* Work to complete
Would you return, word for word, the lines of the data below from the line with "Melt a tablespoon" through the line with "cooked through (mine", and no others?
_ _ _
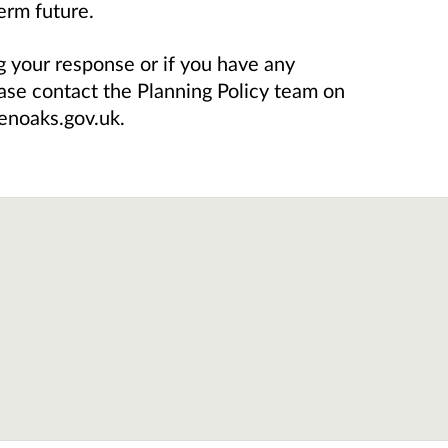
erm future.
g your response or if you have any
ease contact the Planning Policy team on
enoaks.gov.uk.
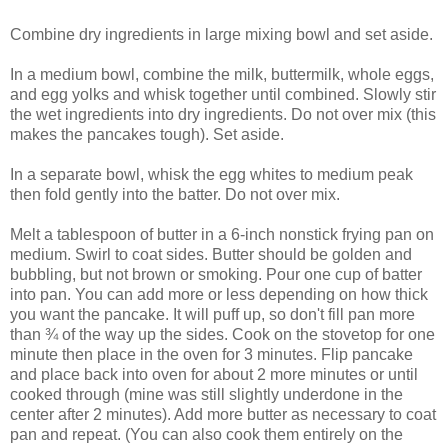
Combine dry ingredients in large mixing bowl and set aside.
In a medium bowl, combine the milk, buttermilk, whole eggs,
and egg yolks and whisk together until combined. Slowly stir
the wet ingredients into dry ingredients. Do not over mix (this
makes the pancakes tough). Set aside.
In a separate bowl, whisk the egg whites to medium peak
then fold gently into the batter. Do not over mix.
Melt a tablespoon of butter in a 6-inch nonstick frying pan on
medium. Swirl to coat sides. Butter should be golden and
bubbling, but not brown or smoking. Pour one cup of batter
into pan. You can add more or less depending on how thick
you want the pancake. It will puff up, so don't fill pan more
than ¾ of the way up the sides. Cook on the stovetop for one
minute then place in the oven for 3 minutes. Flip pancake
and place back into oven for about 2 more minutes or until
cooked through (mine was still slightly underdone in the
center after 2 minutes). Add more butter as necessary to coat
pan and repeat. (You can also cook them entirely on the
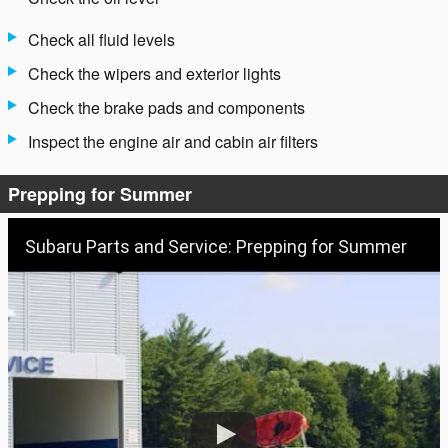
Check all fluid levels
Check the wipers and exterior lights
Check the brake pads and components
Inspect the engine air and cabin air filters
Prepping for Summer
Subaru Parts and Service: Prepping for Summer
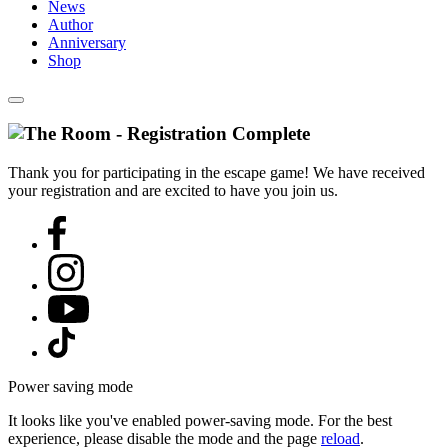
News
Author
Anniversary
Shop
Thank you for participating in the escape game! We have received
your registration and are excited to have you join us.
Power saving mode
It looks like you've enabled power-saving mode. For the best
experience, please disable the mode and the page
reload
.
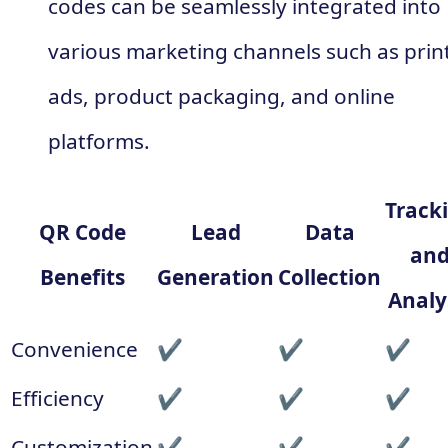
codes can be seamlessly integrated into
various marketing channels such as prin
ads, product packaging, and online
platforms.
Track
QR Code
Lead
Data
an
Benefits
Generation
Collection
Analy
Convenience
✔
✔
✔
Efficiency
✔
✔
✔
Customization
✔
✔
✔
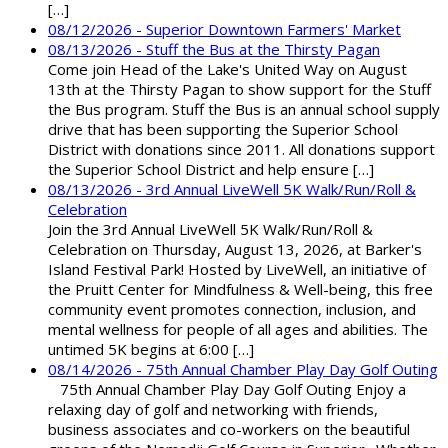
[…]
08/12/2026 - Superior Downtown Farmers' Market
08/13/2026 - Stuff the Bus at the Thirsty Pagan
Come join Head of the Lake's United Way on August
13th at the Thirsty Pagan to show support for the Stuff
the Bus program. Stuff the Bus is an annual school supply
drive that has been supporting the Superior School
District with donations since 2011. All donations support
the Superior School District and help ensure […]
08/13/2026 - 3rd Annual LiveWell 5K Walk/Run/Roll &
Celebration
Join the 3rd Annual LiveWell 5K Walk/Run/Roll &
Celebration on Thursday, August 13, 2026, at Barker's
Island Festival Park! Hosted by LiveWell, an initiative of
the Pruitt Center for Mindfulness & Well-being, this free
community event promotes connection, inclusion, and
mental wellness for people of all ages and abilities. The
untimed 5K begins at 6:00 […]
08/14/2026 - 75th Annual Chamber Play Day Golf Outing
75th Annual Chamber Play Day Golf Outing Enjoy a
relaxing day of golf and networking with friends,
business associates and co-workers on the beautiful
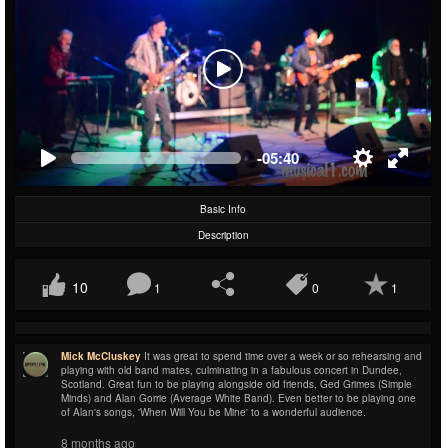
-05:40
Basic Info
Description
10
1
0
1
Mick McCluskey
It was great to spend time over a week or so rehearsing and
playing with old band mates, culminating in a fabulous concert in Dundee,
Scotland. Great fun to be playing alongside old friends, Ged Grimes (Simple
Minds) and Alan Gorrie (Average White Band). Even better to be playing one
of Alan's songs, 'When Will You be Mine' to a wonderful audience.
8 months ago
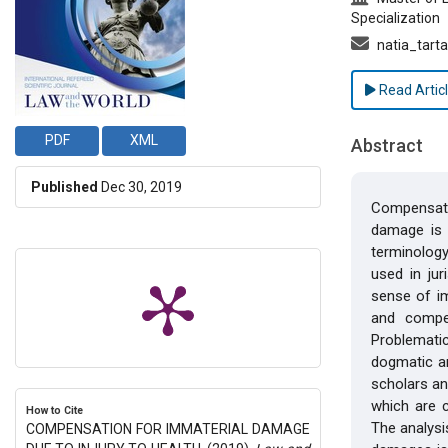
Specialization
natia_tart
Read Artic
PDF
XML
Abstract
Published
Dec 30, 2019
Compensati
damage is i
terminology
used in ju
sense of im
and compe
Problemati
dogmatic an
scholars an
which are c
How to Cite
The analysis
COMPENSATION FOR IMMATERIAL DAMAGE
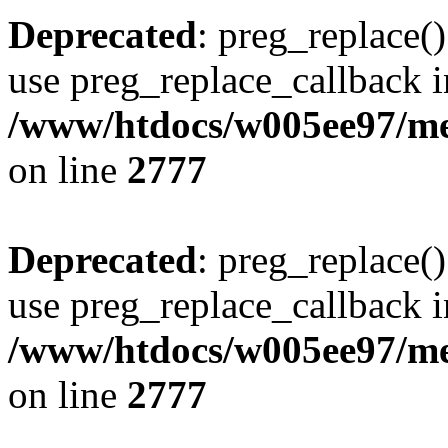
Deprecated
: preg_replace()
use preg_replace_callback i
/www/htdocs/w005ee97/me
on line
2777
Deprecated
: preg_replace()
use preg_replace_callback i
/www/htdocs/w005ee97/me
on line
2777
_ _ _
* Solution for this exercise
Melt a tablespoon of butter in a 6-inch nonstick frying pan on
medium. Swirl to coat sides. Butter should be golden and
bubbling, but not brown or smoking. Pour one cup of batter
into pan. You can add more or less depending on how thick
you want the pancake. It will puff up, so don't fill pan more
than ¾ of the way up the sides. Cook on the stovetop for one
minute then place in the oven for 3 minutes. Flip pancake
and place back into oven for about 2 more minutes or until
cooked through (mine was still slightly underdone in the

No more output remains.